That was Caldwell on the command frequency, and John touched his radio. “We have an unscheduled gate activation. We’ve closed the iris.”

There was a second of silence, and John could almost hear the unspoken questions. “Keep me informed,” Caldwell said instead, and cut the connection.

Zelenka said something in Czech, and looked over his shoulder. “Colonel Sheppard. We are under attack. It’s Rodney.”

“Or someone using his codes,” John said. He looked at Salawi. “Lock us down. And put me on citywide.”

“Yes, sir.” Her hands flew over the keyboard.

John waited for her nod, then took a breath. “This is Colonel Sheppard. We have an unscheduled gate activation and a computer intrusion. We are initiating a full lockdown immediately. Sheppard out.”

In the gate room, he saw a flash of bronze hair as Colonel Carter moved to join the iris team. He saw her head tilt as she examined the interlocking plates, tilt again as she turned to speak to the sergeant in charge.

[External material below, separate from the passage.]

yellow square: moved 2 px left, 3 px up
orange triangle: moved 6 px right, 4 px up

“Ty sráèi,” Zelenka said, his hands working. He looked over his shoulder as the lights flickered. “Apparently Rodney had another bolthole.” He turned back to his monitor, scowling through his glasses. “Ach, ty lstivý bastarde.” He shook his head. “I have lost the shield.”

If we had one, John thought. His hands tightened on the P90, and he made himself relax his grip. That’ll teach me, he thought. Not five minutes ago, I was saying to Keller that I wanted to solve problems by shooting them. Remind me never to make dumb remarks like that again.

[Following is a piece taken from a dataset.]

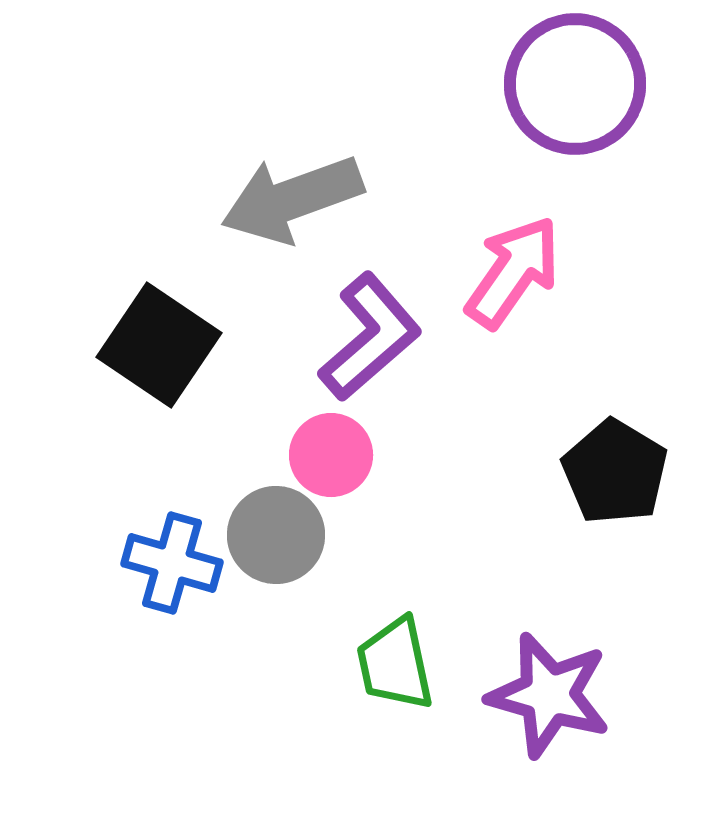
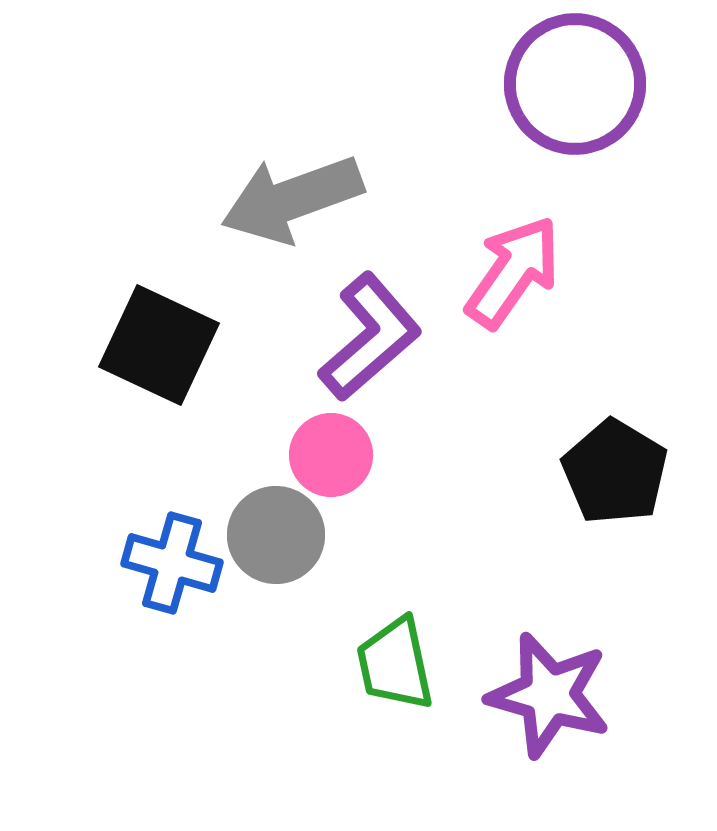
black square: rotated 9 degrees counterclockwise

“And I have lost main power,” Zelenka said. The lights flickered again, came back up. “Ale ano, mám tì! We are on back-up now.” He peered at his screen. “And holding. He is locked out. Of that, at least.”

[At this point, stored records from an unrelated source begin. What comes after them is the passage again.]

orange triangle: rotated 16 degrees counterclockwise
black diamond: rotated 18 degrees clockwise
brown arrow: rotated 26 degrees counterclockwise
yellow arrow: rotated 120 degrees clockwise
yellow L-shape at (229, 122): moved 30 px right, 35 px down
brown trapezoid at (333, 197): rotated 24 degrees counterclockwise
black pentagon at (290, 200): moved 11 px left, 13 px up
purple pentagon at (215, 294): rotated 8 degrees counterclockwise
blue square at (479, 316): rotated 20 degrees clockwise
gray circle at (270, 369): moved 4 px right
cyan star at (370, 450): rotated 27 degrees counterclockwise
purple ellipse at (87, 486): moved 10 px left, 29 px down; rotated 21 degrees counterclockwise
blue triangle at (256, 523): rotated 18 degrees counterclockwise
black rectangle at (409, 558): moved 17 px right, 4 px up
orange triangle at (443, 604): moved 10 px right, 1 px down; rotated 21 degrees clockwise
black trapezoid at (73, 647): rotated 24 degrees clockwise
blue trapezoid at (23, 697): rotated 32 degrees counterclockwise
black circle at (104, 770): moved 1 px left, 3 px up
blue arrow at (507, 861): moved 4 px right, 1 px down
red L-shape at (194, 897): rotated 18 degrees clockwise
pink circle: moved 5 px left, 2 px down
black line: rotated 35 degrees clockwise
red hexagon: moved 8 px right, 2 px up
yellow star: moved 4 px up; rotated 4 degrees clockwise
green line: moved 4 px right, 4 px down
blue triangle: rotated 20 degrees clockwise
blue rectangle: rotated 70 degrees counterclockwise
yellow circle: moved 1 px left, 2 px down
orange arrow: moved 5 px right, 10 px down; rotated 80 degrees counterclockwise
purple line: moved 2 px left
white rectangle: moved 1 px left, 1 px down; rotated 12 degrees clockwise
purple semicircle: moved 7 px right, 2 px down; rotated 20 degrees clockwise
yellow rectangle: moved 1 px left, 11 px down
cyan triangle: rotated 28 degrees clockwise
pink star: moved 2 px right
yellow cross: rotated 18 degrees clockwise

The event horizon glowed behind the iris. John knew how the iris was supposed to work: it lay so close to the surface of the puddle that matter wasn’t able to reintegrate, was destroyed before it could exit the system. Something thudded against the shield, and he flinched, bit his lip. Surely that wasn’t — but the thud came again, and another, a series of blows like hail on asphalt, too dull for explosions, but each one a death. The gate’s occluded light shivered, rippled and changed; John had lost count of how many hits the iris had taken, and the thuds kept coming. In the gate room, Carter was watching the plates, the Marines ready at her back, and still the iris rang dully. One of those thuds could be Rodney. John pushed the thought away. Rodney was working the computers, he told himself. He wouldn’t come though until he knew he had Atlantis’s systems under his control; Radek was giving him a hard fight, he’d be needed on the hive…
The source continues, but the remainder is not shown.